• Listed entries:
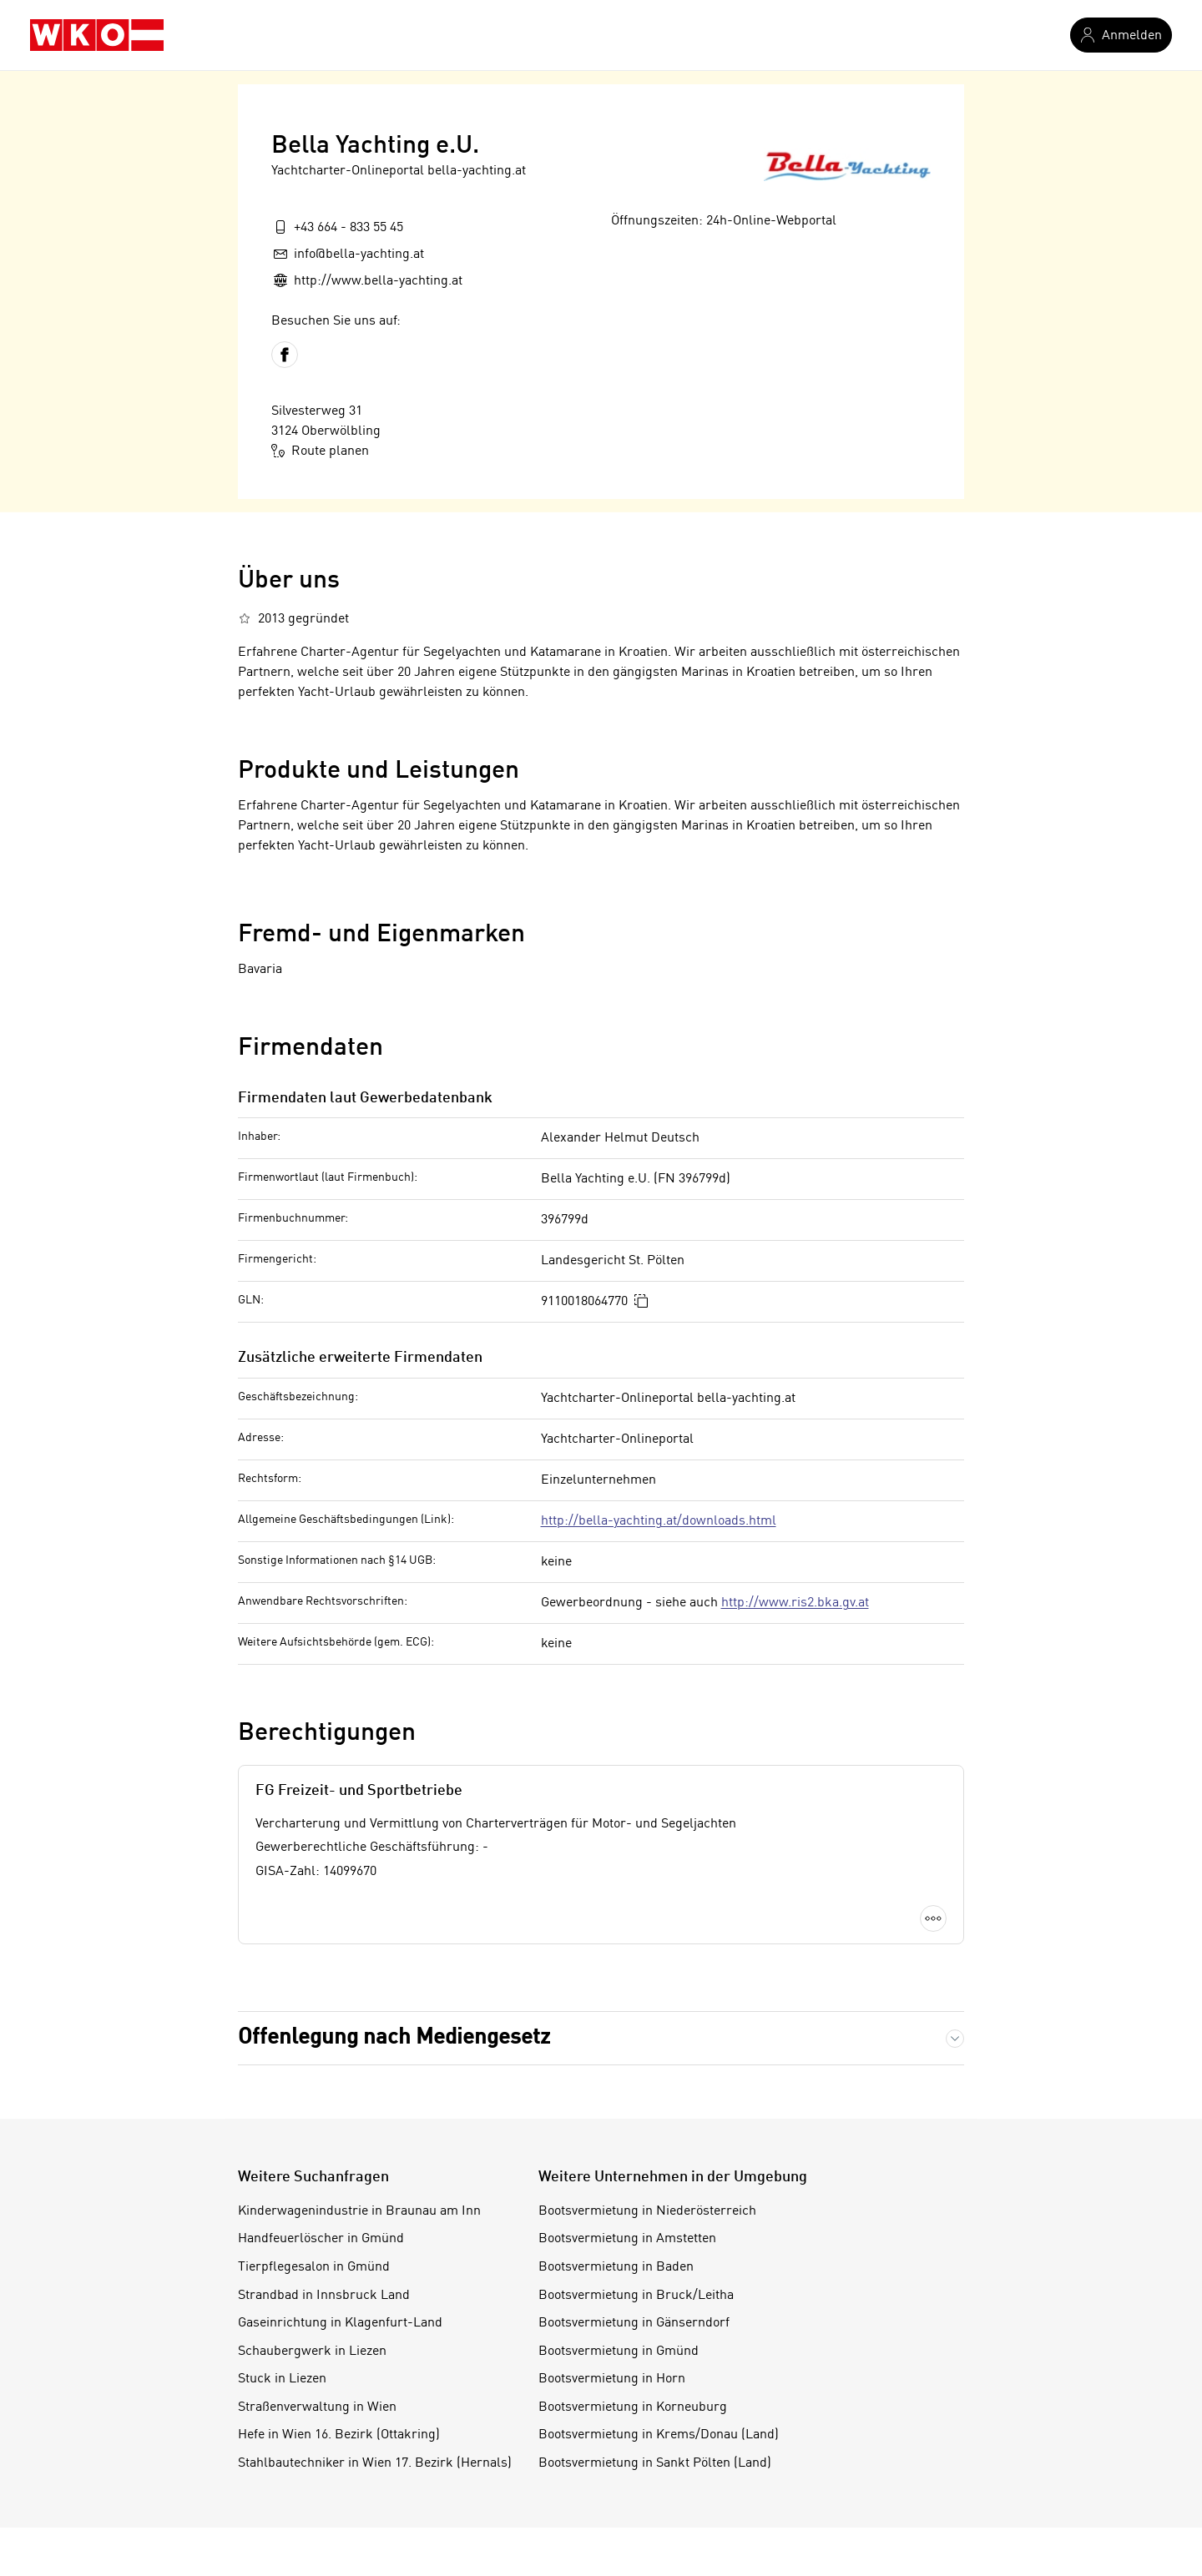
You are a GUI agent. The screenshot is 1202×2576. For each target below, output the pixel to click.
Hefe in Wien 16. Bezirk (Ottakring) (339, 2435)
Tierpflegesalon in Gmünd (314, 2267)
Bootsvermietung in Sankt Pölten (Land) (654, 2463)
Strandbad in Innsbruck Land (324, 2295)
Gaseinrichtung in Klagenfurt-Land (340, 2323)
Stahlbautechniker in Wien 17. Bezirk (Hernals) (375, 2463)
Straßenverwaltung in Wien (317, 2407)
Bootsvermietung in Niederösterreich (647, 2211)
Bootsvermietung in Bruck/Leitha (636, 2295)
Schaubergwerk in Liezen (312, 2351)
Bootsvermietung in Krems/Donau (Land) (658, 2435)
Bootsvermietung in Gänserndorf (634, 2323)
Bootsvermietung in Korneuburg (632, 2407)
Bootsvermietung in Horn (611, 2379)
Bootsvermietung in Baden (616, 2267)
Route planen (320, 450)
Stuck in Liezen (282, 2379)
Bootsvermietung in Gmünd (618, 2351)
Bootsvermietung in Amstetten (627, 2239)
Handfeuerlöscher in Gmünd (321, 2239)
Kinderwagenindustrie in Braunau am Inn (359, 2211)
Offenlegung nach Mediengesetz (394, 2038)
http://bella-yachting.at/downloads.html (658, 1521)
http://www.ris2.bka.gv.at (795, 1603)
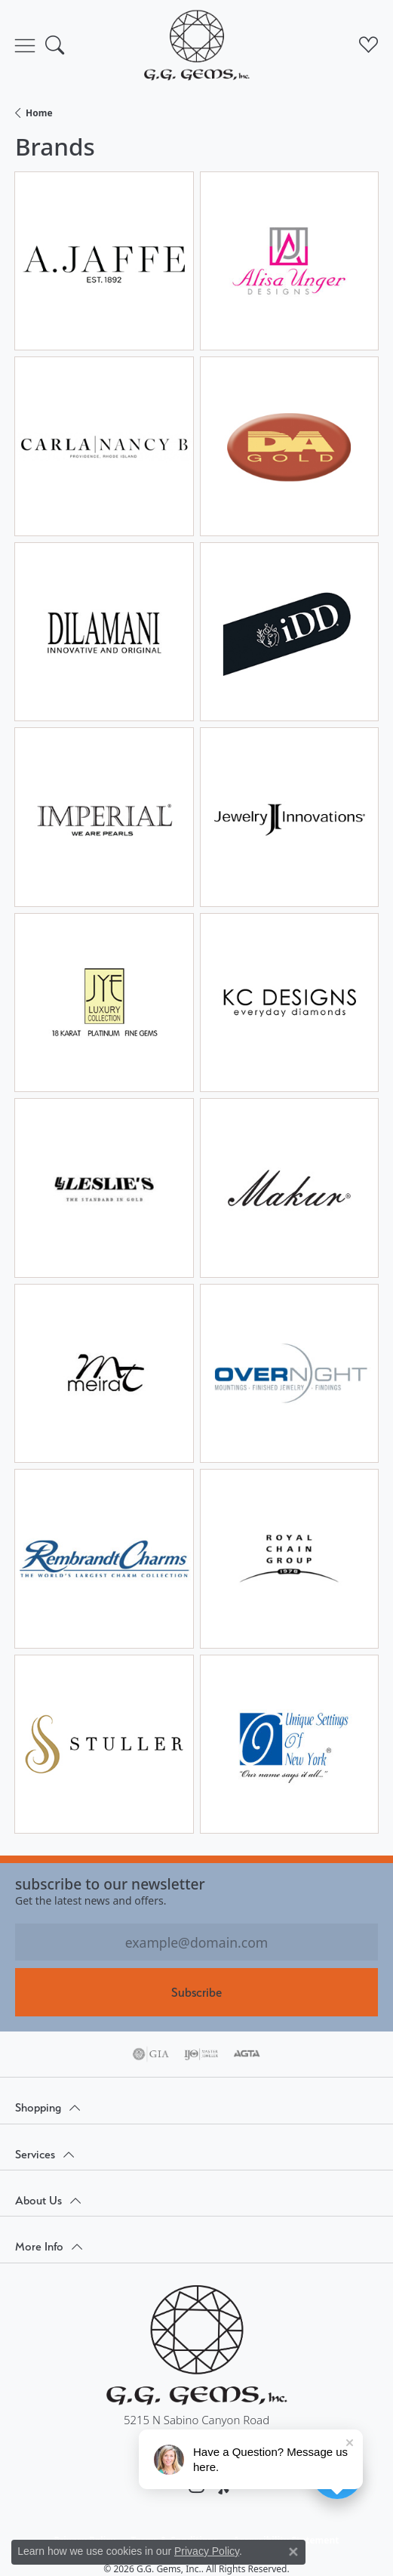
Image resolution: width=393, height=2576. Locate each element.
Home (39, 112)
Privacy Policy (206, 2551)
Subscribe (196, 1992)
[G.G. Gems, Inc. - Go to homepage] (196, 2345)
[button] (54, 45)
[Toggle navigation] (25, 45)
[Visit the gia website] (151, 2054)
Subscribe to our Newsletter (110, 1884)
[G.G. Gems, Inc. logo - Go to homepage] (197, 45)
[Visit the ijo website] (201, 2054)
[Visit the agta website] (246, 2054)
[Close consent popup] (293, 2551)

• Aim of the exercise: Print, with pictures removed, exactly the lines of the records above from the top through the line containing "Home (39, 112)".

• Task response:
You are a GUI agent. The screenshot is 1202×2576. For each target below, output the pixel to click.
Hefe in Wien 16. Bezirk (Ottakring) (339, 2435)
Tierpflegesalon in Gmünd (314, 2267)
Bootsvermietung in Sankt Pölten (Land) (654, 2463)
Strandbad in Innsbruck Land (324, 2295)
Gaseinrichtung in Klagenfurt-Land (340, 2323)
Stahlbautechniker in Wien 17. Bezirk (Hernals) (375, 2463)
Straßenverwaltung in Wien (317, 2407)
Bootsvermietung in Niederösterreich (647, 2211)
Bootsvermietung in Bruck/Leitha (636, 2295)
Schaubergwerk in Liezen (312, 2351)
Bootsvermietung in Krems/Donau (Land) (658, 2435)
Bootsvermietung in Gänserndorf (634, 2323)
Bootsvermietung in Korneuburg (632, 2407)
Bootsvermietung in Horn (611, 2379)
Bootsvermietung in Baden (616, 2267)
Route planen (320, 450)
Stuck in Liezen (282, 2379)
Bootsvermietung in Gmünd (618, 2351)
Bootsvermietung in Amstetten (627, 2239)
Handfeuerlöscher in Gmünd (321, 2239)
Kinderwagenindustrie in Braunau am Inn (359, 2211)
Offenlegung nach Mediengesetz (394, 2038)
http://bella-yachting.at/downloads.html (658, 1521)
http://www.ris2.bka.gv.at (795, 1603)
Image resolution: width=393, height=2576. Locate each element.
Home (39, 112)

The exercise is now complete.